Outside Japan, STI has less awareness. Subaru gives the STI treatment mostly to the WRX, although Australia also got a Forester tS, which designates tuning by the STI division. The United States is the biggest market for complete STI vehicles. But until now, only an STI version of the WRX has been offered. Subaru says it sold around 8,000 of them in 2016.
Subaru said this month that it will add two STI variants for 2018 in the U.S.
A 2018 WRX STI Type RA builds on the standard WRX STI’s 2.5-liter turbocharged boxer engine with a cold-air intake and high-flow performance exhaust to boost horsepower to around 310. A carbon fiber roof, Cherry Blossom Red accents and 19-inch wheels sweeten the package.
Meanwhile, a 2018 BRZ tS will come decked in STI flourishes, including underspoilers, a carbon fiber rear wing, 18-inch wheels and the Cherry Blossom Red trim.
Both variants arrive early next year, each in a limited run of 500 vehicles.
The numbers are small. But any incremental vehicle volume is icing on the cake for a brand expecting its ninth straight year of record U.S. sales. This year through May, Subaru’s U.S. sales were up 8.5 percent from the year-earlier period, after climbing 5.6 percent to 615,132 vehicles in 2016.
Hirakawa said the two STI variants are part of a rollout meant to boost STI’s U.S. profile. Eventually, he wants to introduce STI versions of every Subaru nameplate.
He also sees the need for a Subaru halo car from the STI family.
“We should have a hero car at the top of our product lineup,” Hirakawa said. “For example, an STI model with autonomous driving features that enable top times at circuits.
“STI models should have both superior driving performance and safety.”
Hirakawa dangled a vision of a high-performance car akin to the modified WRX STI model raced at Nurburgring, but equipped with the latest, greatest safety technology.

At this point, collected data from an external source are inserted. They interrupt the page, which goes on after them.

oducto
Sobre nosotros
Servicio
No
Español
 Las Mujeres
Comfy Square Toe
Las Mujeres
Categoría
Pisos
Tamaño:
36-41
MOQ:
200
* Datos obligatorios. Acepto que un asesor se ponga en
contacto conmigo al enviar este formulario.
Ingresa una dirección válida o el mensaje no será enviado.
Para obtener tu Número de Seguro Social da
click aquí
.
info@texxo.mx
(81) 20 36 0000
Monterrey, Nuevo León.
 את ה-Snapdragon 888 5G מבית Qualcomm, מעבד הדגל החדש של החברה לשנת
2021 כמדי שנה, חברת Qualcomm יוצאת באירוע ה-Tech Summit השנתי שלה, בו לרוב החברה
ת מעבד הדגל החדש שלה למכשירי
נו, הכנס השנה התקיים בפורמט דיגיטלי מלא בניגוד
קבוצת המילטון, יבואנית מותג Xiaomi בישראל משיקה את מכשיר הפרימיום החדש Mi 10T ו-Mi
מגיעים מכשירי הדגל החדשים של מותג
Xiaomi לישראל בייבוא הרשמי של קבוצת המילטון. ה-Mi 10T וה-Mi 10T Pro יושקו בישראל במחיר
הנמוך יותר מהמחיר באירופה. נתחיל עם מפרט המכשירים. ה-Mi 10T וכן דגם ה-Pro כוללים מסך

The Nurburgring racer carried a 2.0-liter, four-cylinder twin scroll turbo generating 335 hp. Because Subaru has cemented its safety DNA, it can move more aggressively on performance, he said.
“If Subaru didn’t have good safety ratings, cultivating a sporty racing image would be meaningless,” Hirakawa said. “By adding the sporty racing image on top of the safety offering, product appeal will be highly enhanced.”
‘Felt like crying’
A victory at the May 27-28 Nurburgring was supposed to solidify STI’s track cred.

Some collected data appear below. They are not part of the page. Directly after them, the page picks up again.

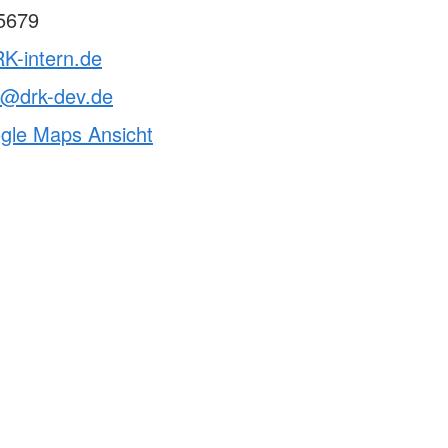
5679
K-intern.de
t@drk-dev.de
ogle Maps Ansicht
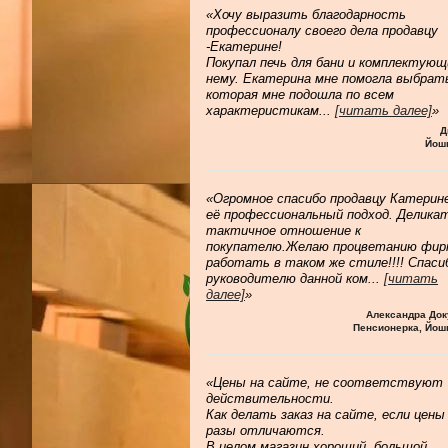
«Хочу выразить благодарность
профессионалу своего дела продавцу
-Екатерине!
Покупал печь для бани и комплектующ
нему. Екатерина мне помогла выбрат
которая мне подошла по всем
характеристикам
...
[читать далее]
»
Д
Йош
«Огромное спасибо продавцу Катерине
её профессиональный подход. Делика
тактичное отношение к
покупателю.Желаю процветанию фир
работать в таком же стиле!!!! Спаси
руководителю данной ком
...
[читать
далее]
»
Александра Док
Пенсионерка, Йош
«Цены на сайте, не соответствуют
действительности.
Как делать заказ на сайте, если цены
разы отличаются.
В целом магазин хороший, большой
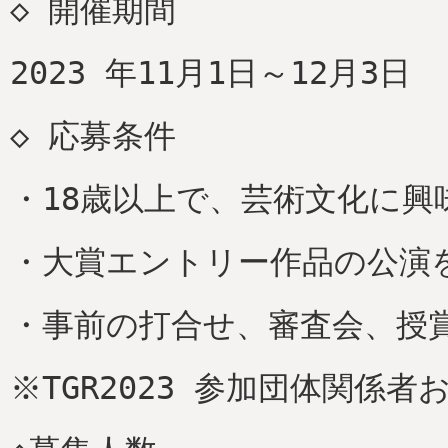
◇ 開催期間
2023 年11月1日～12月3日
◇ 応募条件
・18歳以上で、芸術文化に興
・大賞エントリー作品の公演
・事前の打合せ、審査会、授
※TGR2023 参加団体関係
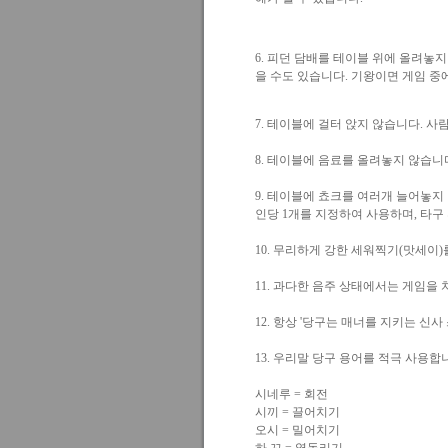
6. 피던 담배를 테이블 위에 올려놓
을 수도 있습니다. 기왕이면 게임 
7. 테이블에 걸터 앉지 않습니다.
8. 테이블에 음료를 올려놓지 않습
9. 테이블에 쵸크를 여러개 늘어놓지
인당 1개를 지정하여 사용하며, 타
10. 무리하게 강한 세워찍기(맛세
11. 과다한 음주 상태에서는 게임
12. 항상 '당구는 매너를 지키는 
13. 우리말 당구 용어를 적극 사
시네루 = 회전
시끼 = 끌어치기
오시 = 밀어치기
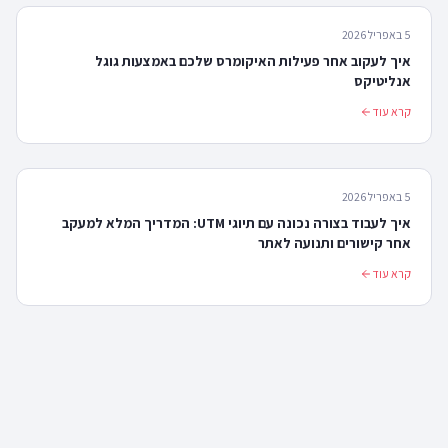
5 באפריל 2026
איך לעקוב אחר פעילות האיקומרס שלכם באמצעות גוגל
אנליטיקס
קרא עוד
5 באפריל 2026
איך לעבוד בצורה נכונה עם תיוגי UTM: המדריך המלא למעקב
אחר קישורים ותנועה לאתר
קרא עוד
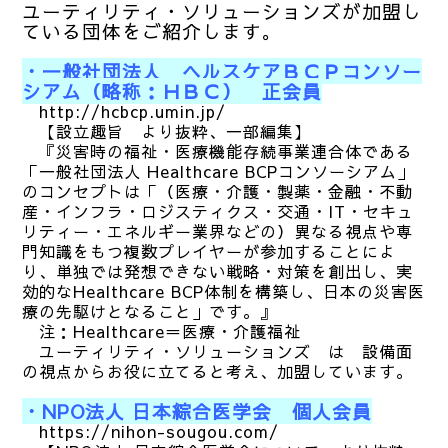
ユーティリティ・ソリューションズが加盟し
ている団体をご紹介します。
・一般社団法人 ヘルスケアＢＣＰコンソー
シアム（略称：ＨＢＣ） 正会員
http://hcbcp.umin.jp/
【設立趣旨 より抜粋、一部編集】
『災害時の福祉・医療機能存続事業連合体である
「一般社団法人 Healthcare BCPコンソーシアム」
のコンセプトは「（医療・介護・製薬・金融・不動
産・インフラ・ロジスティクス・交通・IT・セキュ
リティー・エネルギー業界などの）異なる視点や専
門知識をもつ複数プレイヤーが参加することによ
り、単独では発想できない戦略・対策を創出し、実
効的なHealthcare BCP体制を構築し、日本の災害医
療の先駆けとなること」です。』
注：Healthcare＝医療・介護福祉
ユーティリティ・ソリューションズ は 設備面
の視点からお役に立てると考え、加盟しています。
・NPO法人 日本綜合医学会 個人会員
https://nihon-sougou.com/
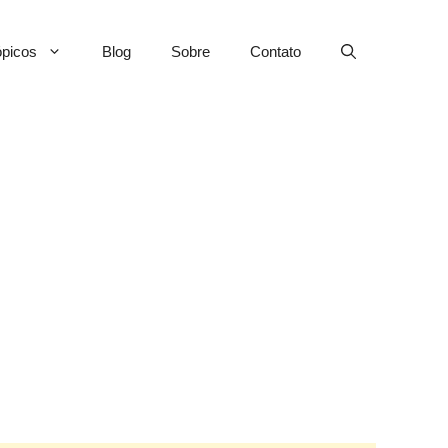
picos
Blog
Sobre
Contato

It would have been Subaru’s third-straight class win, against such rivals as the Audi TT RS2 and Lexus RC, and its fifth class win since the STI team began racing here in 2008. Subaru even brought a small clutch of reporters from Japan to witness the victory.

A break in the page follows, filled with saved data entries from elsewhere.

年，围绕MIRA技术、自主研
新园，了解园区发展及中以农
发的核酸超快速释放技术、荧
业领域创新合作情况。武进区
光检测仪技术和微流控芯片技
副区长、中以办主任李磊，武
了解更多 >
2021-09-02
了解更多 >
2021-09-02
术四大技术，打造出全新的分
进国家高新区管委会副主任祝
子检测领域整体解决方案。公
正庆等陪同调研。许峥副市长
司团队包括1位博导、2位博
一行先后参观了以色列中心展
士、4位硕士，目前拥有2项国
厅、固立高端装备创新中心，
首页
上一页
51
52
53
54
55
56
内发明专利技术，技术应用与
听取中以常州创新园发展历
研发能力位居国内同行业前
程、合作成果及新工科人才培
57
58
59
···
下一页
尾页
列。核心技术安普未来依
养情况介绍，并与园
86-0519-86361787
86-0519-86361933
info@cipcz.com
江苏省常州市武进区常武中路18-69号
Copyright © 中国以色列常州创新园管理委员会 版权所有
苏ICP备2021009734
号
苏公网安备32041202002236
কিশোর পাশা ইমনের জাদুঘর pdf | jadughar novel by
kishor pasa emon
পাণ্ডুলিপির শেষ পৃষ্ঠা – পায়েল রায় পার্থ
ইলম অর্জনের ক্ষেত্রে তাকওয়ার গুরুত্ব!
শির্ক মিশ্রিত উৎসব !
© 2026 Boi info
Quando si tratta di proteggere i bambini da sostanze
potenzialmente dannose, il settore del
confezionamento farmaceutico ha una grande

What they saw instead were Subaru pit crew members scrambling with shocked and morbid faces to comb over the charred remains of their car for clues to the sudden engine blaze. Adding insult to injury, as the pit crew pulled down the paddock flaps for privacy to work on the car, a gust of wind blew through the garage area and tore the top off Subaru’s tent.
The pall was palpable as Audi took top in class and Japanese rival Lexus finished second.
“I felt like crying. I was so disappointed,” mechanic Takanori Murai said after the race. He was one of six mechanics recruited from regular Subaru dealers across Japan to travel to Germany to work on the car. The slots are highly competitive and considered a retailer incentive tool.
Team Manager Shigeo Sugaya pledged to avenge the loss next year, if tapped again as leader. Van Dam, one of four drivers, praised the WRX STI, despite the engine blaze. In past races, he said, its all-wheel drive gave better handling and stability in hailstorms and oily track conditions.
“Of course, safety comes first, but sometimes you do a bit of compromising,” van Dam said. “But the car in general has been very safe. There have been a lot of hairy moments over the last few years, and because of the driveability of the car, we always escape.”
But, he added: “We still have some homework to do.”